Additionally, an HA environment should minimize downtime required for planned system and application maintenance and upgrades. Routine system and application upgrades (such as installing kernel or application patch, or new applications) should occur without taking the critical application services off line.
Oracle highly recommends that client applications be configured so that they detect connection problems and automatically attempt to reconnect when a connection is lost.
Key HA features
Convergent Charging Controller can remain available in various failure conditions. Convergent Charging Controller in an HA environment has the following key features:
- Distributed multiprocess, multi-node, multi-system, and multi-site deployment with application resiliency and fault tolerance
- Application service HA with automatic process recycling and failover
- Hardware HA through redundancy and configuration
Disaster recovery
Disaster recovery requires that you set up a remote instance of Convergent Charging Controller that can be activated in the event of a catastrophic failure at the production site. An HA system for Convergent Charging Controller, consisting of multiple clustered servers, is usually limited by the length of the cables connecting the shared data disk devices and the network interfaces. A remote disaster recovery site that is geographically dispersed requires access to the same resources as the production site, including:
- Network connectivity to clients
- Hardware
- Up-to-date Convergent Charging Controller configuration data
- Dynamic provisioning data
An HA environment requires regular system backups and data replication mechanisms. Data backup must be implemented independent of Convergent Charging Controller.

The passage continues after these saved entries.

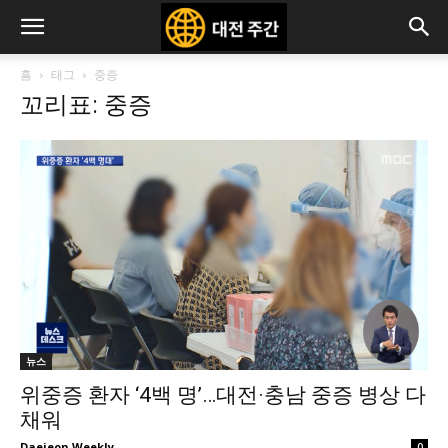
홈
태그
중증
꼬리표: 중증
뉴스
위중증 환자 ‘4백 명’…대전·충남 중증 병상 다
채워
Daejeon Weekly
0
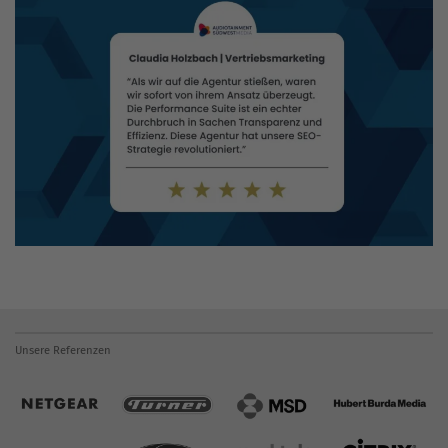
Unsere Referenzen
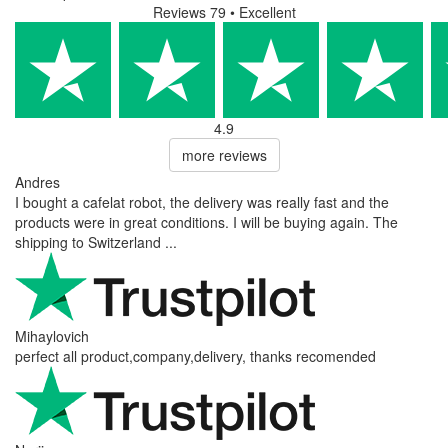
Reviews 79
• Excellent
4.9
more reviews
Andres
I bought a cafelat robot, the delivery was really fast and the
products were in great conditions. I will be buying again. The
shipping to Switzerland ...
Mihaylovich
perfect all product,company,delivery, thanks recomended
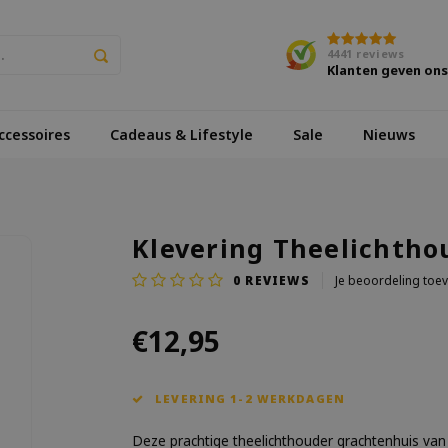
4441
reviews
Klanten geven on
cessoires
Cadeaus & Lifestyle
Sale
Nieuws
Klevering Theelichtho
0
REVIEWS
Je beoordeling toe
€12,95
LEVERING 1-2 WERKDAGEN
Deze prachtige theelichthouder grachtenhuis van 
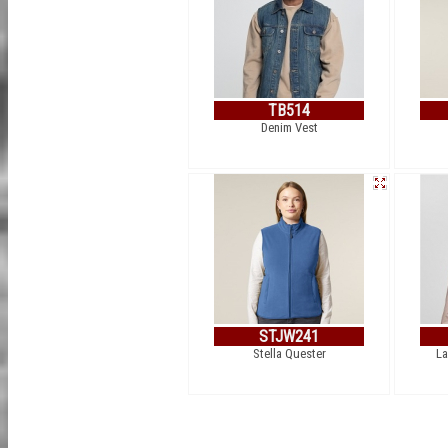
TB514
Denim Vest
STJW241
Stella Quester
La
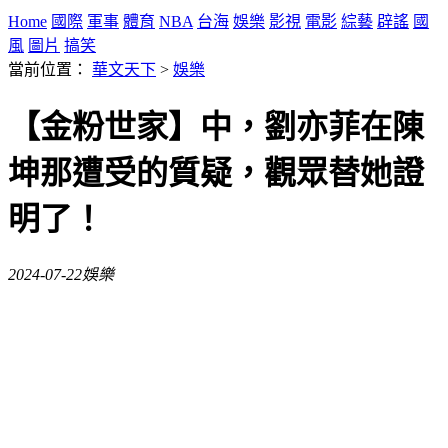
Home
國際
軍事
體育
NBA
台海
娛樂
影視
電影
綜藝
辟謠
國
風
圖片
搞笑
當前位置：
華文天下
>
娛樂
【金粉世家】中，劉亦菲在陳
坤那遭受的質疑，觀眾替她證
明了！
2024-07-22
娛樂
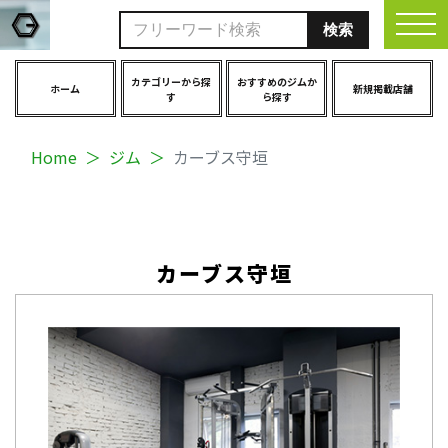
togg
カテゴリーから探
おすすめのジムか
ホーム
新規掲載店舗
す
ら探す
Home
ジム
カーブス守垣
カーブス守垣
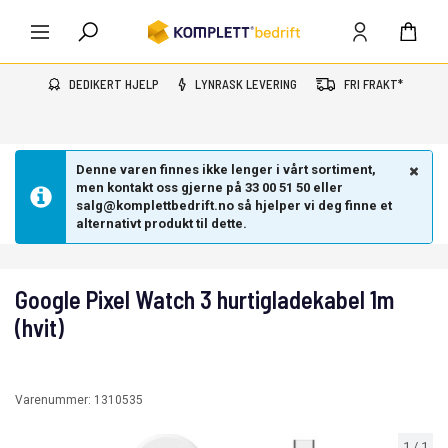
DEDIKERT HJELP
LYNRASK LEVERING
FRI FRAKT*
Denne varen finnes ikke lenger i vårt sortiment,
men kontakt oss gjerne på 33 00 51 50 eller
salg@komplettbedrift.no så hjelper vi deg finne et
alternativt produkt til dette.
Google Pixel Watch 3 hurtigladekabel 1m
(hvit)
Varenummer:
1310535
1
/
1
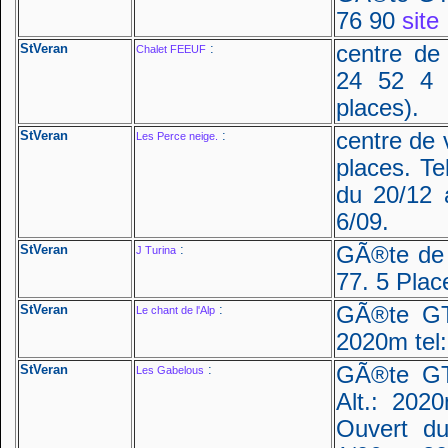
76 90
site
StVeran
:
centre de
Chalet FEEUF
24 52 4 
places).
StVeran
:
centre de
Les Perce neige.
places. Te
du 20/12 
6/09.
StVeran
:
GÃ®te de 
J Turina
77. 5 Plac
StVeran
:
GÃ®te GT
Le chant de l'Alp
2020m tel:
StVeran
:
GÃ®te GT
Les Gabelous
Alt.: 202
Ouvert d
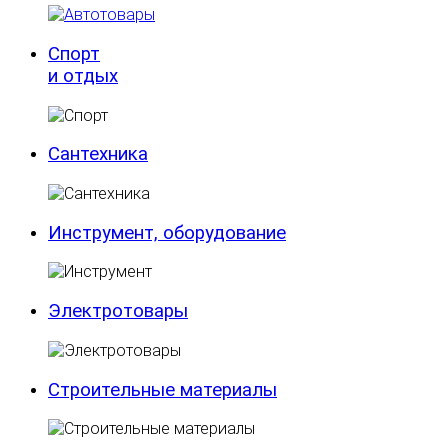
Спорт
и отдых
Сантехника
Инструмент, оборудование
Электротовары
Строительные материалы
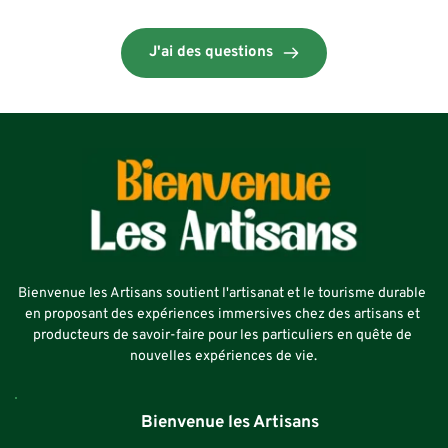
J'ai des questions
Bienvenue les Artisans soutient l'artisanat et le tourisme durable 
en proposant des expériences immersives chez des artisans et 
producteurs de savoir-faire pour les particuliers en quête de 
nouvelles expériences de vie.
   Bienvenue les Artisans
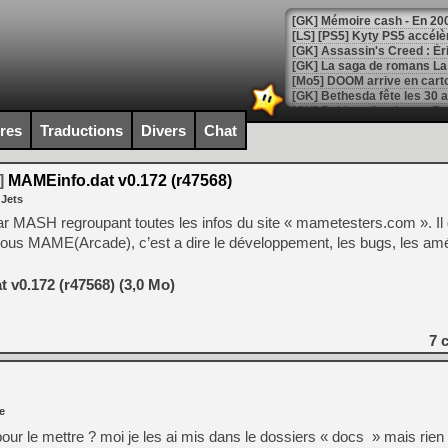
[Mo5] DOOM arrive en cart
[GK] Bethesda fête les 30 
[GK] Roblox : l'action en B
ires
Traductions
Divers
Chat
[GK] Agenda - GeForce NOW
]
MAMEinfo.dat v0.172 (r47568)
[GK] Devolver Digital en a 
 Jets
[LS] [PS5] ps5-y2jb-autolo
u par MASH regroupant toutes les infos du site « mametesters.com ». I
 sous MAME(Arcade), c’est a dire le développement, les bugs, les am
[GK] Pourquoi Marvel Tokon 
[GK] Test : Restory : Chill
[GK] GTA 6 : Rockstar Games
 v0.172 (r47568) (3,0 Mo)
[GK] Hot Wheels Infinite Rus
[GK] Mémoire cash - Secret 
[GK] Résultats Nintendo : 
7
c
[GK] Déjà des dégraissage
[Mo5] Brickboy cherche à r
[GK] Minecraft et ses « Gra
e
[GK] Beast of Reincarnation
 pour le mettre ? moi je les ai mis dans le dossiers « docs » mais rien
[GK] Ubisoft : fin de parti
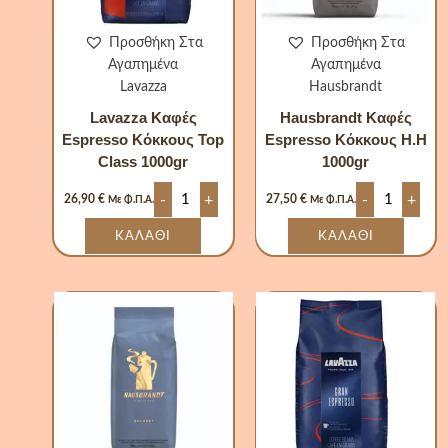
Προσθήκη Στα
Προσθήκη Στα
Αγαπημένα
Αγαπημένα
Lavazza
Hausbrandt
Lavazza Καφές
Hausbrandt Καφές
Espresso Κόκκους Top
Espresso Κόκκους H.H
Class 1000gr
1000gr
-
+
-
+
26,90
€
27,50
€
Με Φ.Π.Α.
Με Φ.Π.Α.
ΚΑΛΆΘΙ
ΚΑΛΆΘΙ
Hausbrandt
Lavazza
Καφές
Καφές
Espresso
Espresso
Κόκκους
Κόκκους
Gourmet
Gran
100%
Espresso
Arabica
1000gr
1000gr
ποσότητα
ποσότητα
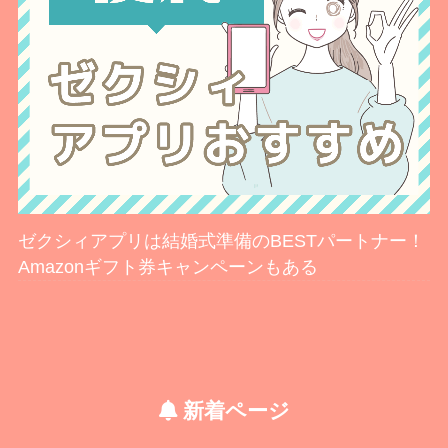
ゼクシィアプリは結婚式準備のBESTパートナー！
Amazonギフト券キャンペーンもある
新着ページ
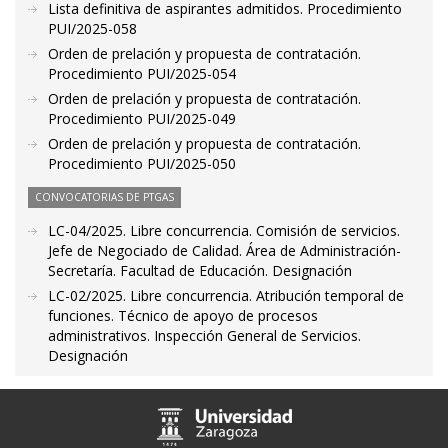
Lista definitiva de aspirantes admitidos. Procedimiento
PUI/2025-058
Orden de prelación y propuesta de contratación.
Procedimiento PUI/2025-054
Orden de prelación y propuesta de contratación.
Procedimiento PUI/2025-049
Orden de prelación y propuesta de contratación.
Procedimiento PUI/2025-050
CONVOCATORIAS DE PTGAS
LC-04/2025. Libre concurrencia. Comisión de servicios.
Jefe de Negociado de Calidad. Área de Administración-
Secretaría. Facultad de Educación. Designación
LC-02/2025. Libre concurrencia. Atribución temporal de
funciones. Técnico de apoyo de procesos
administrativos. Inspección General de Servicios.
Designación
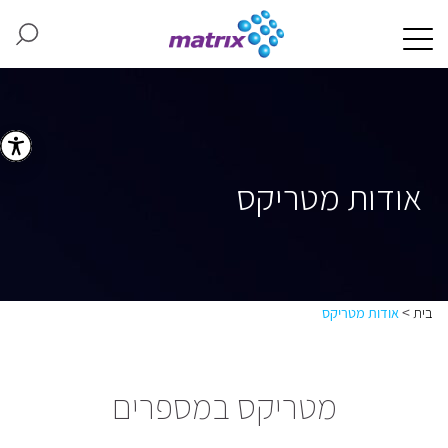
אודות מטריקס
>
בית
אודות מטריקס
מטריקס במספרים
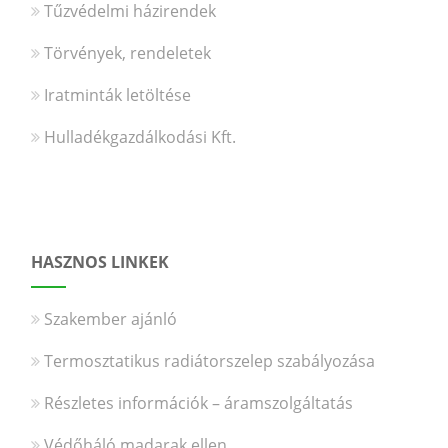
Tűzvédelmi házirendek
Törvények, rendeletek
Iratminták letöltése
Hulladékgazdálkodási Kft.
HASZNOS LINKEK
Szakember ajánló
Termosztatikus radiátorszelep szabályozása
Részletes információk – áramszolgáltatás
Védőháló madarak ellen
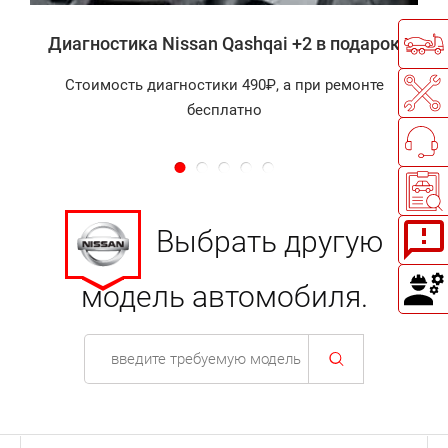
Диагностика Nissan Qashqai +2 в подарок
Стоимость диагностики 490₽, а при ремонте
бесплатно
Выбрать другую
модель автомобиля.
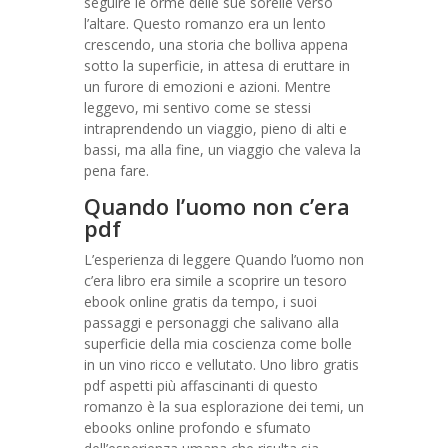
seguire le orme delle sue sorelle verso
l’altare. Questo romanzo era un lento
crescendo, una storia che bolliva appena
sotto la superficie, in attesa di eruttare in
un furore di emozioni e azioni. Mentre
leggevo, mi sentivo come se stessi
intraprendendo un viaggio, pieno di alti e
bassi, ma alla fine, un viaggio che valeva la
pena fare.
Quando l’uomo non c’era
pdf
L’esperienza di leggere Quando l’uomo non
c’era libro era simile a scoprire un tesoro
ebook online gratis da tempo, i suoi
passaggi e personaggi che salivano alla
superficie della mia coscienza come bolle
in un vino ricco e vellutato. Uno libro gratis
pdf aspetti più affascinanti di questo
romanzo è la sua esplorazione dei temi, un
ebooks online profondo e sfumato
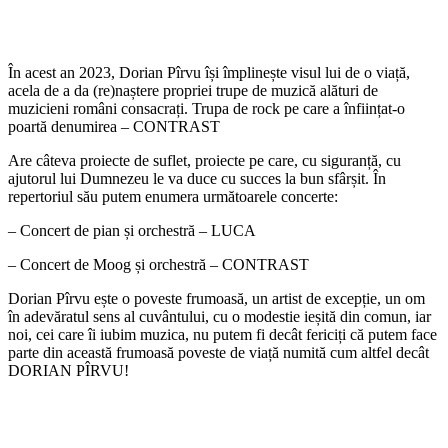
În acest an 2023, Dorian Pîrvu își împlinește visul lui de o viață,
acela de a da (re)naștere propriei trupe de muzică alături de
muzicieni români consacrați. Trupa de rock pe care a înființat-o
poartă denumirea – CONTRAST
Are câteva proiecte de suflet, proiecte pe care, cu siguranță, cu
ajutorul lui Dumnezeu le va duce cu succes la bun sfârșit. În
repertoriul său putem enumera următoarele concerte:
– Concert de pian și orchestră – LUCA
– Concert de Moog și orchestră – CONTRAST
Dorian Pîrvu ește o poveste frumoasă, un artist de excepție, un om
în adevăratul sens al cuvântului, cu o modestie ieșită din comun, iar
noi, cei care îi iubim muzica, nu putem fi decât fericiți că putem face
parte din această frumoasă poveste de viață numită cum altfel decât
DORIAN PÎRVU!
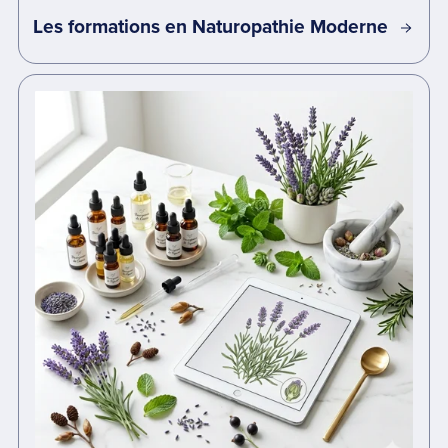
Les formations en Naturopathie Moderne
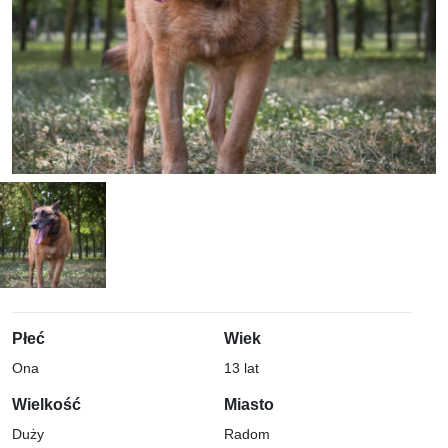
Płeć
Wiek
Ona
13 lat
Wielkość
Miasto
Duży
Radom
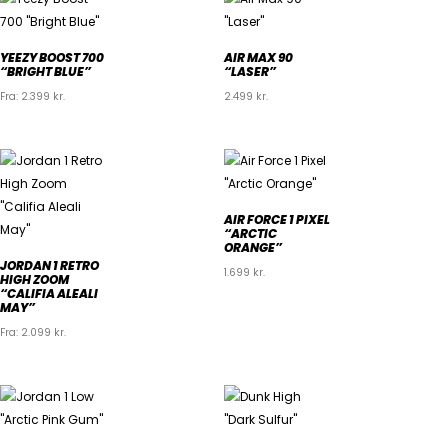
YEEZY BOOST 700
AIR MAX 90
“BRIGHT BLUE”
“LASER”
Fra:
2.399
kr.
2.499
kr.
AIR FORCE 1 PIXEL
“ARCTIC
ORANGE”
JORDAN 1 RETRO
1.699
kr.
HIGH ZOOM
“CALIFIA ALEALI
MAY”
Fra:
2.099
kr.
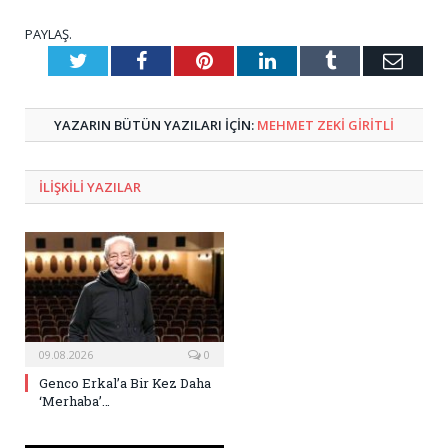
PAYLAŞ.
Twitter
Facebook
Pinterest
LinkedIn
Tumblr
E-
Posta
YAZARIN BÜTÜN YAZILARI IÇIN:
MEHMET ZEKI GIRITLI
ILIŞKILI
YAZILAR
09.08.2026
0
Genco Erkal’a Bir Kez Daha
‘Merhaba’…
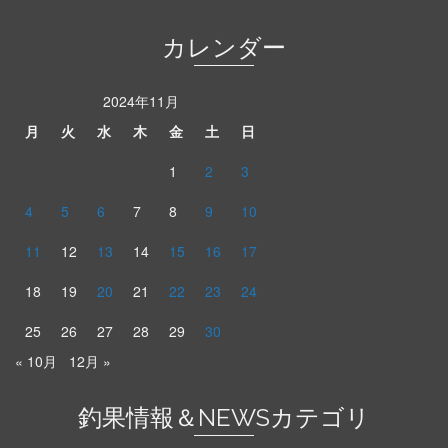
カレンダー
2024年11月
月
火
水
木
金
土
日
1
2
3
4
5
6
7
8
9
10
11
12
13
14
15
16
17
18
19
20
21
22
23
24
25
26
27
28
29
30
« 10月
12月 »
釣果情報＆NEWSカテゴリ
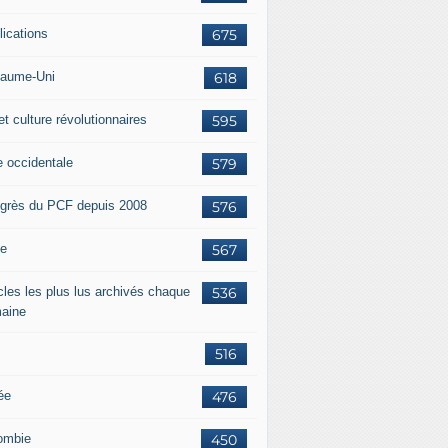
lications
675
aume-Uni
618
et culture révolutionnaires
595
e occidentale
579
grès du PCF depuis 2008
576
ie
567
icles les plus lus archivés chaque
536
aine
516
ée
476
ombie
450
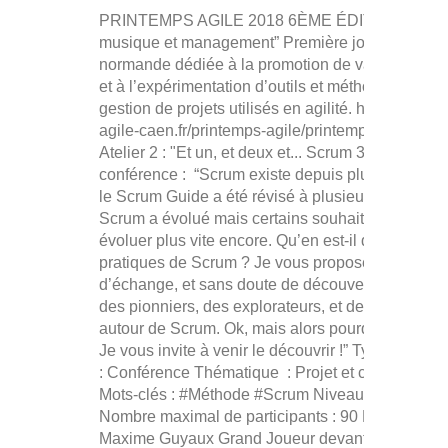
PRINTEMPS AGILE 2018 6ÈME ÉDITION “Spéci
musique et management” Première journée
normande dédiée à la promotion de valeurs agile
et à l’expérimentation d’outils et méthodes de
gestion de projets utilisés en agilité. http://www.c
agile-caen.fr/printemps-agile/printemps-agile-201
Atelier 2 : "Et un, et deux et... Scrum 3.0 ! " La
conférence : “Scrum existe depuis plus de 20 ans
le Scrum Guide a été révisé à plusieurs reprises.
Scrum a évolué mais certains souhaiteraient le vo
évoluer plus vite encore. Qu’en est-il de vos
pratiques de Scrum ? Je vous propose un momen
d’échange, et sans doute de découverte, sur la ro
des pionniers, des explorateurs, et des référence
autour de Scrum. Ok, mais alors pourquoi ce titre
Je vous invite à venir le découvrir !” Type
: Conférence Thématique : Projet et collaboratio
Mots-clés : #Méthode #Scrum Niveau : Tout publi
Nombre maximal de participants : 90 L’intervenant
Maxime Guyaux Grand Joueur devant l’éternel, c’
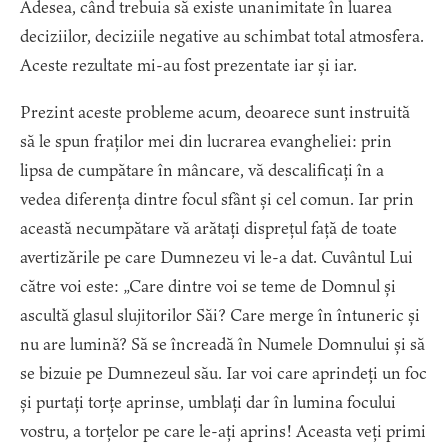
Adesea, când trebuia să existe unanimitate în luarea
deciziilor, deciziile negative au schimbat total atmosfera.
Aceste rezultate mi-au fost prezentate iar și iar.
Prezint aceste probleme acum, deoarece sunt instruită
să le spun fraților mei din lucrarea evangheliei: prin
lipsa de cumpătare în mâncare, vă descalificați în a
vedea diferența dintre focul sfânt și cel comun. Iar prin
această necumpătare vă arătați disprețul față de toate
avertizările pe care Dumnezeu vi le-a dat. Cuvântul Lui
către voi este: „Care dintre voi se teme de Domnul și
ascultă glasul slujitorilor Săi? Care merge în întuneric și
nu are lumină? Să se încreadă în Numele Domnului și să
se bizuie pe Dumnezeul său. Iar voi care aprindeți un foc
și purtați torțe aprinse, umblați dar în lumina focului
vostru, a torțelor pe care le-ați aprins! Aceasta veți primi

Hardware requirements for HA
You achieve hardware availability by using redundant backup components for each subsystem that may fail:
- Mirrored dual-port data disks to protect the application from loss of critical data
- Redundant network interfaces and networks to ensure that application clients can connect to the network
- Redundant SPUs to guard against entire system failures
Redundancy by Node Setup
Hardware redundancy on its own does not guarantee the HA of application services offered by Convergent Charging Controller. It is achieved by ensuring that all software components included in the entire solution are built and configured for fault tolerance. When you set up an HA environment, you must eliminate single points of failure that prevent Convergent Charging Controller from processing orders for an extended period of time.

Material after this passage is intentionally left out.